[Extracted records]
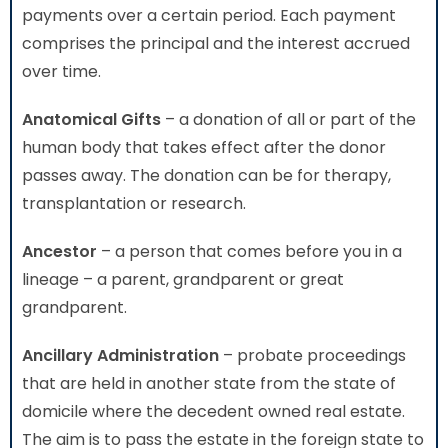
payments over a certain period. Each payment
comprises the principal and the interest accrued
over time.
Anatomical Gifts
– a donation of all or part of the
human body that takes effect after the donor
passes away. The donation can be for therapy,
transplantation or research.
Ancestor
– a person that comes before you in a
lineage – a parent, grandparent or great
grandparent.
Ancillary Administration
– probate proceedings
that are held in another state from the state of
domicile where the decedent owned real estate.
The aim is to pass the estate in the foreign state to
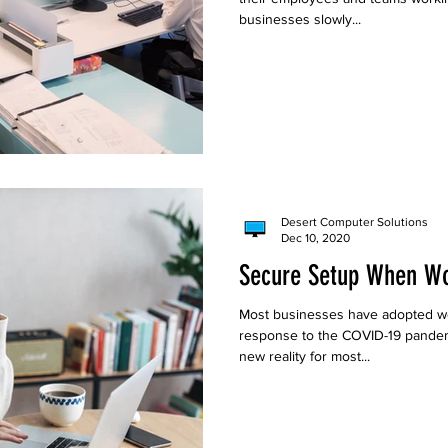
businesses slowly...
Desert Computer Solutions
Dec 10, 2020
Secure Setup When W
Most businesses have adopted wo
response to the COVID-19 pandem
new reality for most...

__Directions__.
Set down each entry above word for word, without its pictures.

__Response to this exercise__.
payments over a certain period. Each payment
comprises the principal and the interest accrued
over time.
Anatomical Gifts
– a donation of all or part of the
human body that takes effect after the donor
passes away. The donation can be for therapy,
transplantation or research.
Ancestor
– a person that comes before you in a
lineage – a parent, grandparent or great
grandparent.
Ancillary Administration
– probate proceedings
that are held in another state from the state of
domicile where the decedent owned real estate.
The aim is to pass the estate in the foreign state to
businesses slowly...
Desert Computer Solutions
Dec 10, 2020
Secure Setup When W
Most businesses have adopted wo
response to the COVID-19 pandem
new reality for most...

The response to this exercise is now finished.